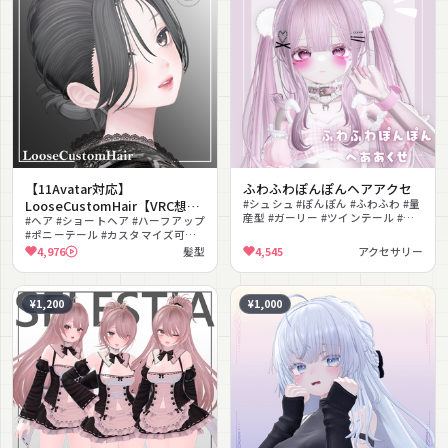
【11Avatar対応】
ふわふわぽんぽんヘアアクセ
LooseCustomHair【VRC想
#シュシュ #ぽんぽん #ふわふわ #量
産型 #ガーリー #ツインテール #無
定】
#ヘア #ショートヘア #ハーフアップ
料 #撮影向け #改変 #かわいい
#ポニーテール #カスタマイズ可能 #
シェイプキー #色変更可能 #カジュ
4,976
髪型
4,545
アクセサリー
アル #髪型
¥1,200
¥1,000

□ □ □ □ □ □ □

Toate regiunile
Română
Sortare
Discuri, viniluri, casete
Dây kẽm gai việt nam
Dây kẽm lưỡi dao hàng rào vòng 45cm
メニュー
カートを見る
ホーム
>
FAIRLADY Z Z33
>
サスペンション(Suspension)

□ □ □ □ □ □ □

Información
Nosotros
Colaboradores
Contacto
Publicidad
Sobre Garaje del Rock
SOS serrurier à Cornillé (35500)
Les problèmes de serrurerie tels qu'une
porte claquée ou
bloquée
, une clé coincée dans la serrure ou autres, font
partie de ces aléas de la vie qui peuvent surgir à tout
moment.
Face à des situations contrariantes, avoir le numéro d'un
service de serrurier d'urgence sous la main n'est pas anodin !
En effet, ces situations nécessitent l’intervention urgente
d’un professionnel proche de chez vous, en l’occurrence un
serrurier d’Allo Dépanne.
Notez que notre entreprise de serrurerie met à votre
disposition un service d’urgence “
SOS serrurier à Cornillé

□ □ □ □ □ □ □

### WORK ORDER
Search the material above for the string "situations". Show every line that holds it.

### OUTPUT FOR THIS EXERCISE
Face à des situations contrariantes, avoir le numéro d'un
En effet, ces situations nécessitent l’intervention urgente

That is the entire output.